Lisa Jones Shop Is Latest to Announce It Is Leaving Town

By Anne Levin

After 13 years on Witherspoon Street, the Lisa Jones shop is closing. The clothing and home store will shut its doors in mid-February, it was revealed Monday, making it the latest in a line of small businesses to recently announce their departure from Princeton.

Lisa Jones follows Hulit’s Shoes and Savory Spice Shop in its exit from the downtown. The Peacock Inn on Bayard Lane closed its restaurant January 1, but remains a hotel. CoolVines, a neighbor of Savory Spice Shop on Spring Street, has announced it will close early this year, but is opening new stores in Jersey City and Newark. CoolVines already has one store in Jersey City.

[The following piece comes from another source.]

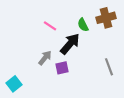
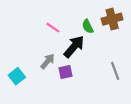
cyan square: (14, 84) -> (17, 76), moved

In a press release, Lisa Jones said she is launching an interior design consulting business. She has not ruled out the possibility of returning to town in a pop-up shop during the holiday season. The pop-up idea is appealing “because I wouldn’t have to carry a long-term overhead and I could still serve my loyal customer base,” she said.

Keeping the store open would have meant a 33 percent jump in rent. “I was not willing to sign up for a multi-year lease that included an enormous rent hike while continually trying to compete with the escalating world of online shopping,” Jones said. “The brick and mortar retail climate has drastically changed and, as a result, so has the retail scene in downtown Princeton. It’s an unfortunate reality, especially for small business owners.”

CoolVines founder and president Mark Censits said in an email to customers last month that he is sorry to leave Princeton after nearly a decade, but his existing store in Jersey City has out-performed the Spring Street shop three to one. “We will be part of a project involving Whole Foods, Marcus Samuelsson (of Red Rooster, Chopped, Iron Chef fame), and other strong names in retailing and restaurants,” Censits said. “So I will be focusing my energies up north — and hoping that my fellow marchands de vin find sustainable success with the addition of my beloved customers whom I’m reluctantly leaving behind. CoolVines gave me and my family an identity and a connection to Princeton that I sought when I started the business and for that I will always be grateful. Thank you Princeton for 10 years of amazing support!”

Mayor Liz Lempert said Monday that the closing of Lisa Jones and other small businesses in town is concerning, yet part of a national trend. “The challenge is for retailers to find a formula that works in the national economy,” she said, adding that the municipality has formed an economic development committee to address such issues. While what building owners charge is out of the town’s control, making parking more accessible can help, she added, referring to the town’s ongoing parking study, to be reported by consultants at the January 22 meeting of Princeton Council.

“I don’t understand how they are charging 33 percent higher rent when there are so many empty storefronts in town,” Council President Jenny Crumiller commented Monday. “It doesn’t make sense.”

Jones is encouraging customers with outstanding gift certificates and store credits to use them soon. A storewide sale on all home and fashion accessories, clothing, and small furnishings will begin soon.

“The decision to close up shop was not an easy one as we have many, many wonderful customers who have been very loyal and appreciative of all that we represent,” she said. “I was a pioneer in this town providing beautiful style at affordable prices. I am very proud of what we accomplished here.”